A Life Well Lived: Charity and Its Fruits (9)

"Have we not often been angry?"

Jonathan Edwards

Love "is not easily provoked" (1 Cor. 13:5).

From lecture nine: "The Spirit of Charity the Opposite of an Angry or Wrathful Spirit."


"Families are societies the most closely united of all; and their members are in the nearest relation, and under the greatest obligations to peace, and harmony, and love. And yet what has been your spirit in the family? Many a time have you not been fretful, and angry, and impatient, and peevish, and unkind to those whom God has made in so great a measure dependent on you, and who are so easily made happy or unhappy by what you do or say — by your kindness or unkindness? And what kind of anger have you indulged in the family? Has it not often been unreasonable and sinful, not only in its nature, but in its occasions, where those with whom you were angry were not in fault, or when the fault was trifling or unintended, or where, perhaps, you were yourself in part to blame for it? and even where there might have been just cause, has not your wrath been continued, and led you to be sullen, or severe, to an extent that your own conscience disapproved?"
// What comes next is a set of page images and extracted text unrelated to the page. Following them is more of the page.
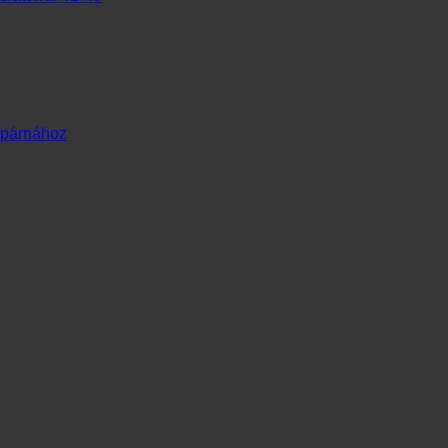
 párnához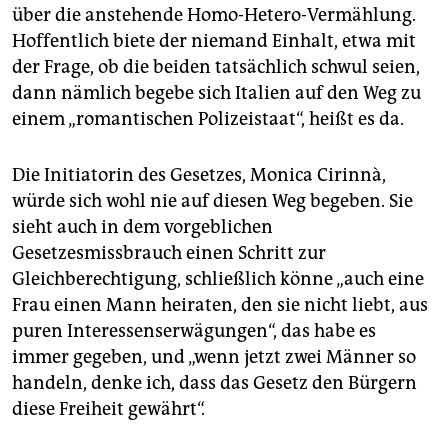
über die anstehende Homo-Hetero-Vermählung.
Hoffentlich biete der niemand Einhalt, etwa mit
der Frage, ob die beiden tatsächlich schwul seien,
dann nämlich begebe sich Italien auf den Weg zu
einem „romantischen Polizeistaat“, heißt es da.
Die Initiatorin des Gesetzes, Monica Cirinnà,
würde sich wohl nie auf diesen Weg begeben. Sie
sieht auch in dem vorgeblichen
Gesetzesmissbrauch einen Schritt zur
Gleichberechtigung, schließlich könne „auch eine
Frau einen Mann heiraten, den sie nicht liebt, aus
puren Interessenserwägungen“, das habe es
immer gegeben, und „wenn jetzt zwei Männer so
handeln, denke ich, dass das Gesetz den Bürgern
diese Freiheit gewährt“.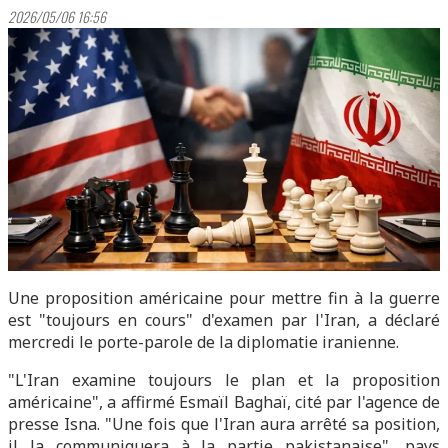
2026/05/06 16:56
Une proposition américaine pour mettre fin à la guerre
est "toujours en cours" d'examen par l'Iran, a déclaré
mercredi le porte-parole de la diplomatie iranienne.
"L'Iran examine toujours le plan et la proposition
américaine", a affirmé Esmaïl Baghaï, cité par l'agence de
presse Isna. "Une fois que l'Iran aura arrêté sa position,
il la communiquera à la partie pakistanaise", pays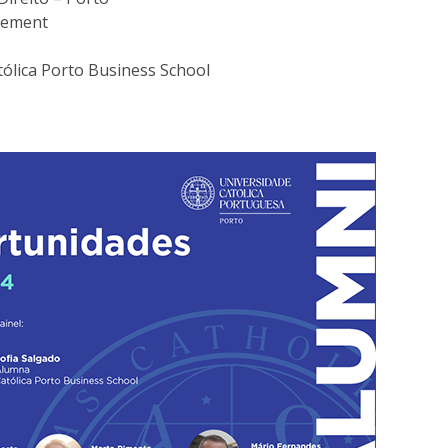
gement
atólica Porto Business School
"And have you not been angry with your neighbors who live by you, and with whom you have to do daily? and on trifling occasions, and for little things, have you not allowed yourself in anger toward them? In all these points it becomes us to examine ourselves, and know what manner of spirit we are of, and wherein we come short of the spirit of Christ."

"Very often those that are most ready to be angry with others, and to carry their resentments highest for their faults, are equally or still more guilty of the same faults."